Language is long believed to be determined by the cognitive mind. The branch of sociolinguistics also believes that language has a close connection with personal identity and power dynamics in society.

It has become a recent trend for parents to worry about their children mixing up grammar when learning different languages or being unable to speak entirely in one language, thus having to switch to the other for certain words. Some who support the Whorfian idea of linguistic relativism (the idea that language shapes the way people perceive the world) even bring out a more extreme claim, stating that early exposure to multilingual learning will infeed the child with contrasting ways of categorizing and processing information from reality, thus having a deterring effect on the development of children’s cognitive system.

Steven Pi

However, research in cognitive linguistics and generative grammar has shown that such a worry is largely overstated.

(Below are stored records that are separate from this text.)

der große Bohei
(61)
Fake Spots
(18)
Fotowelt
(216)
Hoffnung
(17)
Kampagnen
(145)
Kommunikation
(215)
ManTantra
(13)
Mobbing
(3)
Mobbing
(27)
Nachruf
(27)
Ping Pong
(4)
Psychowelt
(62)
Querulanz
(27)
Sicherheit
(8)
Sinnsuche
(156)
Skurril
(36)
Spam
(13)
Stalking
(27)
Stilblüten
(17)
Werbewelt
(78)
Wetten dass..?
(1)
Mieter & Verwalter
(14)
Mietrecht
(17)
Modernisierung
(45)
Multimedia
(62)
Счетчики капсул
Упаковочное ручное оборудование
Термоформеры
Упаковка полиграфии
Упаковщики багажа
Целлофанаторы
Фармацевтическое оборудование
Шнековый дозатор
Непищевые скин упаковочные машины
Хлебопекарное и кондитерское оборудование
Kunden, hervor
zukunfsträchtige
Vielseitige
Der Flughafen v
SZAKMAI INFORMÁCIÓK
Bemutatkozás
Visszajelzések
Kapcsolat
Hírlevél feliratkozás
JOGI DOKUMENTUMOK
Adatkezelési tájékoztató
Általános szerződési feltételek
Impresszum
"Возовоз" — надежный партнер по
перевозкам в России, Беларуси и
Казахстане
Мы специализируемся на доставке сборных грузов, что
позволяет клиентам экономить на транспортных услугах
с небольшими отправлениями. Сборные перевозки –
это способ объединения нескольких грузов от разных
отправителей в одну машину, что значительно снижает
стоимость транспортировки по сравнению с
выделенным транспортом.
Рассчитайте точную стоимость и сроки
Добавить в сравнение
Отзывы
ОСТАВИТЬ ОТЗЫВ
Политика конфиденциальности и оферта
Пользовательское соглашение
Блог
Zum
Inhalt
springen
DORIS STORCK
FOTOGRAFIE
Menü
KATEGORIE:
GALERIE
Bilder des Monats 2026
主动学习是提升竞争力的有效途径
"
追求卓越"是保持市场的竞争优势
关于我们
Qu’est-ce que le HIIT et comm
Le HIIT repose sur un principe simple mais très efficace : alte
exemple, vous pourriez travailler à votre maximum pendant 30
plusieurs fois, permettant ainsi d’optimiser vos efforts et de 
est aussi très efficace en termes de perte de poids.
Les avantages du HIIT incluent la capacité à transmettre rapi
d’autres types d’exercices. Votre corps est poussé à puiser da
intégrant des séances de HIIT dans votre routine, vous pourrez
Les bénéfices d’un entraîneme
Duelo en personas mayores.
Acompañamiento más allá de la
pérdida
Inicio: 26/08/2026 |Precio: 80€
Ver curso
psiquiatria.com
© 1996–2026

Steven Pinker, a supporter of the Chomskyan view of generative grammar uses his book A Language Instinct to argue that the ability to process and categorize language is an instinct that is biologically inherited, thus hardly influenced or changed by later learning process of languages. He further gives a description of Noam Chomsky’s argument of Universal Grammar and uses it to prove that in essence, all languages have a similar core and only differ with respect to certain parameters (Pinker, 80). His argument summarizes and highlights that we share the same cognitive system for all languages, which shows that little negative impact can be done on children during early exposure to multilingualism.

However, in terms of its psychological effect, multilingualism is likely to socially influence the child in the long run. This starts from the very reason many pursue multilingualism. In the modern world, English has become the most widely spoken lingua franca for international communications. The countries associated with the language (the United States and Canada) and their economic powers convey the hidden message that proficiency in this language would also lead to a boost in wealth, which is also the reason for the multilingual-frenzy we see today. Thus, the incentive for multilingualism on children already places a preference for one of the multiple languages they are learning.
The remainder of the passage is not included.